Kalau dilanjutkan, Alena tidak yakin ia bisa berdiri sekarang.

"Aa ngeri, kalau lagi ngomong gitu. Bikin Lena nggak berdaya." Ucapnya dengan jujur, jelas saja mengundang tawa yang membahana dari Muda.

"Ih, Aa malah ketawa. Lena kan abis jatuh, tolongiiiin..." Rengeknya. Muda tersenyum, ia memeluk bahu Alena, kemudian tiba-tiba saja tangannya ia letakkan di bawah lutut Alena dan seketika Alena merasa bahwa ia melayang.

Oh, Tuhan!

Iskandar Muda menggendongnya!

Hyah!

Wajahnya semakin memerah!

Alena menyembunyikan wajahnya di dada Muda karena malu. Sementara tangannya sudah mengalung di leher Muda untuk menahan dirinya sendiri.

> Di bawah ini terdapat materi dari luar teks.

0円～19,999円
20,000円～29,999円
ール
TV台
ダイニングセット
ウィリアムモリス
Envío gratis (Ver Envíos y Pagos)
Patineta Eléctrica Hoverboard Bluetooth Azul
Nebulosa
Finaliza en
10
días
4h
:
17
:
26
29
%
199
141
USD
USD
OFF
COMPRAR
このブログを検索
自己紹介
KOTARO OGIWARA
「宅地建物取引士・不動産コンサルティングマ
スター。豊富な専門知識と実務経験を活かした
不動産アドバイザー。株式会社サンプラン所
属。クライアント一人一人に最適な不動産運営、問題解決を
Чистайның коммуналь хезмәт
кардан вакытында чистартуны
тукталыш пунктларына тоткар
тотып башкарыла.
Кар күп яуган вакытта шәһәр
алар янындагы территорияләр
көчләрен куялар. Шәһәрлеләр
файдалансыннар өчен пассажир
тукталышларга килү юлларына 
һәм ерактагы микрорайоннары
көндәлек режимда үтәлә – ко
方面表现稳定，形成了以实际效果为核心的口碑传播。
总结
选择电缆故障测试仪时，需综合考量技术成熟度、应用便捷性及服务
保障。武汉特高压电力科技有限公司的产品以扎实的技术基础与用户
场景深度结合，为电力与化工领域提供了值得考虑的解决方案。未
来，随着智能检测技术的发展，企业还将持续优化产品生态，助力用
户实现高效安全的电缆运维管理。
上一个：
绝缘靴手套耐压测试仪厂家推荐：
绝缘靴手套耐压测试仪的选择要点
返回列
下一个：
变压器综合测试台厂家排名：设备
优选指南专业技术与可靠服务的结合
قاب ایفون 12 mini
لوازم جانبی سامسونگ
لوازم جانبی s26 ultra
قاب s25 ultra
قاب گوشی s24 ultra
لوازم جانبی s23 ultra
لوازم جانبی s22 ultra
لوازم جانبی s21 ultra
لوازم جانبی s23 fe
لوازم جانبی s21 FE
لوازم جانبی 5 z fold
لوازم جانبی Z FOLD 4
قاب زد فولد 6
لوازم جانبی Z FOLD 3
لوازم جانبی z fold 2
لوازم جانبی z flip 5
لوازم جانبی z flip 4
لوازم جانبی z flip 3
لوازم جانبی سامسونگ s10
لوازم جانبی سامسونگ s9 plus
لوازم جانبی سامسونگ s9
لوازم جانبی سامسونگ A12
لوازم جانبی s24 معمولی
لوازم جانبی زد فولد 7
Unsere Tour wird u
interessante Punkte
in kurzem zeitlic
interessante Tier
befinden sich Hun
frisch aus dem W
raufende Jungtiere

"Ih, Aa... ngapain gendong. Kan malu. Lena masih bisa jalan."

"Ya sudahlah, sudah terlanjur di gendong. Nah, sekarang duduk."

Setelah meletakan Alena di sofa, Muda mengambil sandal yang tadi dipilihnya dan memakaikannya pada kaki Alena.

Setelah mengatakan hal yang membuat Alena meleleh, menggendongnya, sekarang Muda memakaikannya sandal?

Pria ini gila?

Ia mau membuat Alena mati karena serangan jantung memangnya?

"Semalam, mama Aa menemukan foto kamu bersama Mushkin di mobil kamu."

Seketika senyuman yang tadi tersungging di bibir Alena menghilang, kini wajahnya dipenuhi oleh keterkejutan yang membuat air mukanya memucat perlahan-lahan.

Menelan ludahnya, Alena menatap Muda yang kini tengah fokus pada sandalnya.

"Foto yang mana, A?" tanyanya ragu-ragu.

"Yang mana lagi? tentu saja foto kamu yang sedang bermesraan bersama Mushkin. yang sudut bibir kamu dia cium, yang kamu sangat bahagia di sana."

Muda mengucapkannya seraya mengencangkan gesper sandal Alena sehingga membuat Alena secara reflek menarik kakinya yang rasanya tercekik karena Muda terlalu kencang menariknya. Tetapi Muda menahan kakinya, dan membetulkan gespernya dengan benar.

"Heran, apa foto seperti itu pantas untuk dicetak?"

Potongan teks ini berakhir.